Bonding

In dentistry, bonding falls under the realm of cosmetic dentistry, though it can also be used for restoration purposes. Often it is used to correct many types of tooth appearance issues, including discoloration, darkening, and stains; decay; cracks and chips; gaps; short or uneven teeth; and misshapen teeth. In addition, bonding can be a more attractive alternative to the use of silver-colored, also called amalgam, fillings which are used to take care of cavities. As a more protective measure, bonding is sometimes even used to protect roots that have been exposed due to a receding gum line.
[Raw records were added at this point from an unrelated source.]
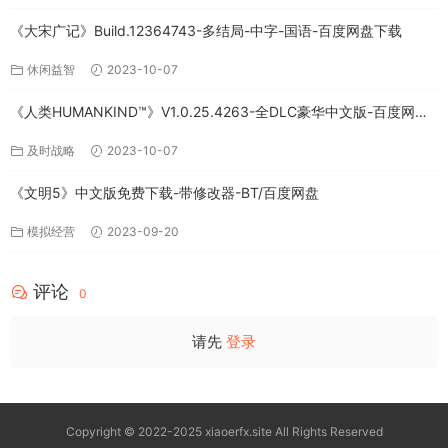
《大宋广记》Build.12364743-多结局-中字-国语-百度网盘下载
休闲益智
2023-10-07
《人类HUMANKIND™》V1.0.25.4263-全DLC豪华中文版-百度网盘
免费下载
及时战略
2023-10-07
《文明5》中文版免费下载-带修改器-BT/百度网盘
模拟经营
2023-09-20
评论
0
请先
登录
Copyright © 2022-2025 xiaoerfx.site All Rights Reserved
The process of dental bonding, like other cosmetic procedures such as veneers and crowns, involves a material that covers the teeth. With bonding, a composite resin that matches the color of your other teeth is applied to the surface and set, creating a strong bond that looks both beautiful and natural. Compared to other cosmetic procedures, bonding has a lot of advantages. The resin, which is initially the consistency of putty, is molded and shaped in the dental office and applied to your teeth during your appointment. Minimal enamel is lost; just enough is removed to roughen up the surface of your teeth so the composite can bond better. After roughening the surface, a conditioning gel is applied, followed by the resin. An ultraviolet light then hardens the resin in a matter of minutes and the dentist can then refine the shape of the tooth and polish it to a sheen. All in all, the bonding procedure takes one appointment which lasts 30 minutes to an hour per tooth.